▶ [What you should do]:
Please print the entries below exactly, from the line with "Maintain a bare" through the line with "Substitution", including both of those lines and leaving out all others.

▶ [Data]:
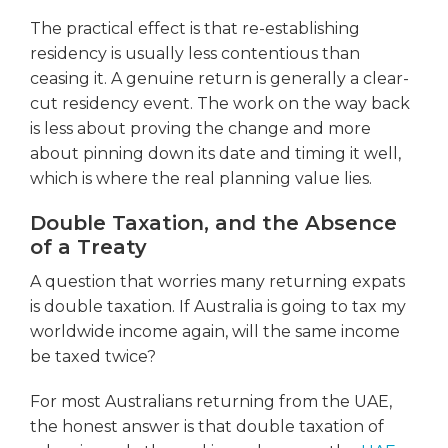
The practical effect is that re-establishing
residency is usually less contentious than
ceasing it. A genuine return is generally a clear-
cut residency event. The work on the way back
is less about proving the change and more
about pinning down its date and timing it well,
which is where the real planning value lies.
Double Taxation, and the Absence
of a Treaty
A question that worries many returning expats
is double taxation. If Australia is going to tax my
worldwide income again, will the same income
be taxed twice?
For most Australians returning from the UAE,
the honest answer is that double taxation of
---
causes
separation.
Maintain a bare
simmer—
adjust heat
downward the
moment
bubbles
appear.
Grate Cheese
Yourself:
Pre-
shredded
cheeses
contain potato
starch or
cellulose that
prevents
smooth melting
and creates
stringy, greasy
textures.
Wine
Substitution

▶ [Solution to this exercise]:
Maintain a bare
simmer—
adjust heat
downward the
moment
bubbles
appear.
Grate Cheese
Yourself:
Pre-
shredded
cheeses
contain potato
starch or
cellulose that
prevents
smooth melting
and creates
stringy, greasy
textures.
Wine
Substitution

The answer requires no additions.